• _Exercise details_:
What the task requires is each entry, restated exactly.

Transcribed page contents:
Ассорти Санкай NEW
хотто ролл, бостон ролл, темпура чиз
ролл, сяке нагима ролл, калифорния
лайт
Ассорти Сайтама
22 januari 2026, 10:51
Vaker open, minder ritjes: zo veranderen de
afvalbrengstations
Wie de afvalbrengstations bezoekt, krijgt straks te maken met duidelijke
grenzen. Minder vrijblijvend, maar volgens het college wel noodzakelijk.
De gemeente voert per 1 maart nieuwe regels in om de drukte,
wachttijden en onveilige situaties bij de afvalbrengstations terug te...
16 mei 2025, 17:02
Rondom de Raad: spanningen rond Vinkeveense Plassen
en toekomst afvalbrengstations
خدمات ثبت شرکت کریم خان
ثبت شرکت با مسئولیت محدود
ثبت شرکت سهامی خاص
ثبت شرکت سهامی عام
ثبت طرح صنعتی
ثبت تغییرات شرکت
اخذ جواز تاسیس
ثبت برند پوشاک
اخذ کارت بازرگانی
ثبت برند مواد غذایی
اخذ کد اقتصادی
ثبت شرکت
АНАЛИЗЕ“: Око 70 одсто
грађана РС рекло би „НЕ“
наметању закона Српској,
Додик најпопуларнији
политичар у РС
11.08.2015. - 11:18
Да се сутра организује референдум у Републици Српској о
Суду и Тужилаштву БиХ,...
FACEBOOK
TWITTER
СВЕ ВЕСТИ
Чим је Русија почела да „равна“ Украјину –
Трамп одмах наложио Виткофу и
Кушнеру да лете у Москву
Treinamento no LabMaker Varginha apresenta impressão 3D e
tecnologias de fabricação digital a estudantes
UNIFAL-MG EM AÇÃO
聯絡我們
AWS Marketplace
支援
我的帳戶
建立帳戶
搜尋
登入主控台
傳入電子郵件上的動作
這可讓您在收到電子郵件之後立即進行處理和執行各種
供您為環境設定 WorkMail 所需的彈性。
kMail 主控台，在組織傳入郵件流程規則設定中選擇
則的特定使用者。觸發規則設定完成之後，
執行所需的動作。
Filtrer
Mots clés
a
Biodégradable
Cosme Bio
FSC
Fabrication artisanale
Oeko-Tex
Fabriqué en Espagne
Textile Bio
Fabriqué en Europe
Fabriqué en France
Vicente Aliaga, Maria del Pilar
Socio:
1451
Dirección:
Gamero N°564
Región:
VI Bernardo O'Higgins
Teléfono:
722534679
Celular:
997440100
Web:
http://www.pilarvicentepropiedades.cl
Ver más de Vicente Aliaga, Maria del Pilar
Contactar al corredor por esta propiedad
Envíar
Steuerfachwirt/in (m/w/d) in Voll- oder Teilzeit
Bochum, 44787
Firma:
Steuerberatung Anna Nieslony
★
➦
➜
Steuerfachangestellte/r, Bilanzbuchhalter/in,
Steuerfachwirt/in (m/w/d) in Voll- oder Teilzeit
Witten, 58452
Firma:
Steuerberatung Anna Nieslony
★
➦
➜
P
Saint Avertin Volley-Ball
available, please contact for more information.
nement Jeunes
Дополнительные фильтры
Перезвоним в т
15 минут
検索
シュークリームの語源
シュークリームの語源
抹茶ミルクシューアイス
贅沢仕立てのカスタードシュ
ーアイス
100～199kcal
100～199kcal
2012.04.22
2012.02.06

• _Exercise answer_:
Ассорти Санкай NEW
хотто ролл, бостон ролл, темпура чиз
ролл, сяке нагима ролл, калифорния
лайт
Ассорти Сайтама
22 januari 2026, 10:51
Vaker open, minder ritjes: zo veranderen de
afvalbrengstations
Wie de afvalbrengstations bezoekt, krijgt straks te maken met duidelijke
grenzen. Minder vrijblijvend, maar volgens het college wel noodzakelijk.
De gemeente voert per 1 maart nieuwe regels in om de drukte,
wachttijden en onveilige situaties bij de afvalbrengstations terug te...
16 mei 2025, 17:02
Rondom de Raad: spanningen rond Vinkeveense Plassen
en toekomst afvalbrengstations
خدمات ثبت شرکت کریم خان
ثبت شرکت با مسئولیت محدود
ثبت شرکت سهامی خاص
ثبت شرکت سهامی عام
ثبت طرح صنعتی
ثبت تغییرات شرکت
اخذ جواز تاسیس
ثبت برند پوشاک
اخذ کارت بازرگانی
ثبت برند مواد غذایی
اخذ کد اقتصادی
ثبت شرکت
АНАЛИЗЕ“: Око 70 одсто
грађана РС рекло би „НЕ“
наметању закона Српској,
Додик најпопуларнији
политичар у РС
11.08.2015. - 11:18
Да се сутра организује референдум у Републици Српској о
Суду и Тужилаштву БиХ,...
FACEBOOK
TWITTER
СВЕ ВЕСТИ
Чим је Русија почела да „равна“ Украјину –
Трамп одмах наложио Виткофу и
Кушнеру да лете у Москву
Treinamento no LabMaker Varginha apresenta impressão 3D e
tecnologias de fabricação digital a estudantes
UNIFAL-MG EM AÇÃO
聯絡我們
AWS Marketplace
支援
我的帳戶
建立帳戶
搜尋
登入主控台
傳入電子郵件上的動作
這可讓您在收到電子郵件之後立即進行處理和執行各種
供您為環境設定 WorkMail 所需的彈性。
kMail 主控台，在組織傳入郵件流程規則設定中選擇
則的特定使用者。觸發規則設定完成之後，
執行所需的動作。
Filtrer
Mots clés
a
Biodégradable
Cosme Bio
FSC
Fabrication artisanale
Oeko-Tex
Fabriqué en Espagne
Textile Bio
Fabriqué en Europe
Fabriqué en France
Vicente Aliaga, Maria del Pilar
Socio:
1451
Dirección:
Gamero N°564
Región:
VI Bernardo O'Higgins
Teléfono:
722534679
Celular:
997440100
Web:
http://www.pilarvicentepropiedades.cl
Ver más de Vicente Aliaga, Maria del Pilar
Contactar al corredor por esta propiedad
Envíar
Steuerfachwirt/in (m/w/d) in Voll- oder Teilzeit
Bochum, 44787
Firma:
Steuerberatung Anna Nieslony
★
➦
➜
Steuerfachangestellte/r, Bilanzbuchhalter/in,
Steuerfachwirt/in (m/w/d) in Voll- oder Teilzeit
Witten, 58452
Firma:
Steuerberatung Anna Nieslony
★
➦
➜
P
Saint Avertin Volley-Ball
available, please contact for more information.
nement Jeunes
Дополнительные фильтры
Перезвоним в т
15 минут
検索
シュークリームの語源
シュークリームの語源
抹茶ミルクシューアイス
贅沢仕立てのカスタードシュ
ーアイス
100～199kcal
100～199kcal
2012.04.22
2012.02.06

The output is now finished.